Guadalupe y Cartaginés empataron sin goles este sábado en el estadio Colleya Fonseca y el principal responsable de que nadie celebrara fue el portero brumoso Darryl Parker, quien se lució con cinco tapadones.

Arturo Campos puso a sufrir a la defensa brumosa. Foto prensa Guadalupe.
Arturo Campos puso a sufrir a la defensa brumosa. Foto prensa Guadalupe.

Los dioses del fútbol son justos y premiaron a Parker, quien sufrió duros momentos y hasta confesó que pensó en retirarse luego de tener un arranque de torneo para el olvido, pero no agachó la cabeza y le siguió poniendo bonito.

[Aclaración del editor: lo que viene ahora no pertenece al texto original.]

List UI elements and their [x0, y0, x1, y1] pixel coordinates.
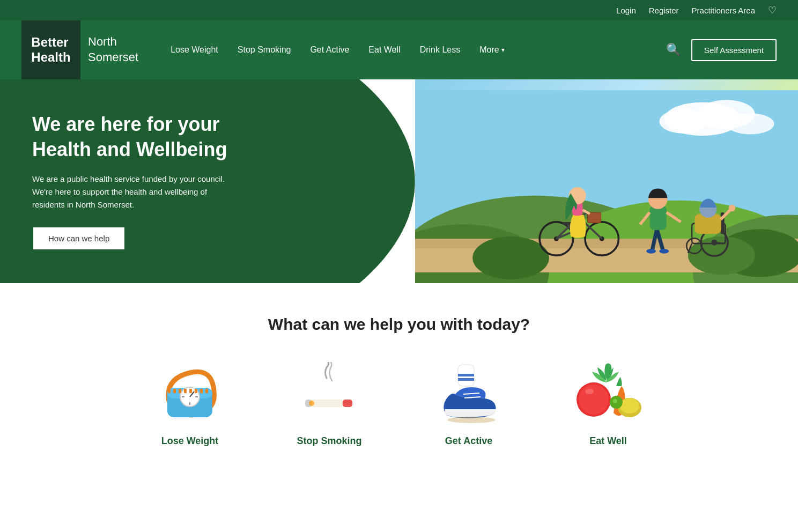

Atrás quedaron las mejengas en que Darryl no paraba ni una bola de playa y este sábado más bien se convirtió en una muralla para los guadalupanos.

El show del portero blanquiazul inició al minuto 35, cuando evitó con un paradón que se abriera la cuenta.

 Darryl Parker volvió a mostrar que le sobran condiciones y solo pasaba por una mala racha. Foto: Rafael Pacheco
Darryl Parker volvió a mostrar que le sobran condiciones y solo pasaba por una mala racha. Foto: Rafael Pacheco

Al minuto 68, Parker sacó un cabezazo que llevaba sello de gol, la pecosa le quedó a un guadalupano que remató de una y otra vez el brumoso repelió el balón.

Apenas tres minutos después Darryl se volvió a lucir al detener un derechazo de Arturo Campos y al 84 le ganó un mano a mano, evitando así que los guadalupanos se llevaran los tres puntos.

Cartaginés también la tuvo

Al ver la gran tarde que tuvo Parker, cualquiera diría que Cartaginés se llegó a encerrar al Colleya, pero fue todo lo contrario.

Jonathan Hansen y Marcel Hernández probaron en la primera parte al joven portero Alejandro Barrientos, quien sigue demostrando que tiene buenas condiciones.

En el último minuto del partido Barrientes también se convirtió en héroe, al achicarle de gran forma a Kevin Arrieta, quien en un mano a mano no supo qué hacer cuando se topó de frente al portero local.

La tarde, sin duda, fue de los arqueros.

Medford se fue expulsado... otra vez

Al terminar el partido, el técnico blanquiazul, Hernán Medford, le fue a reclamar, solo él sabe qué, al árbitro Benjamín Pineda.

El silbatero no le aguantó nada y de una vez le sacó la roja al Pelícano.

Fiel a su estilo, Medford no se quedó callado en la conferencia de prensa después del partido y se mandó con los tacos de frente.

“Por primera vez en mi vida me porto bien con un árbitro y me expulsa, lo hubiera mandado para el carajo”, dijo Hernán.

Hansen no ha podido celebrar con la chema brumosa. Foto prensa del Cartaginés.
Hansen no ha podido celebrar con la chema brumosa. Foto prensa del Cartaginés.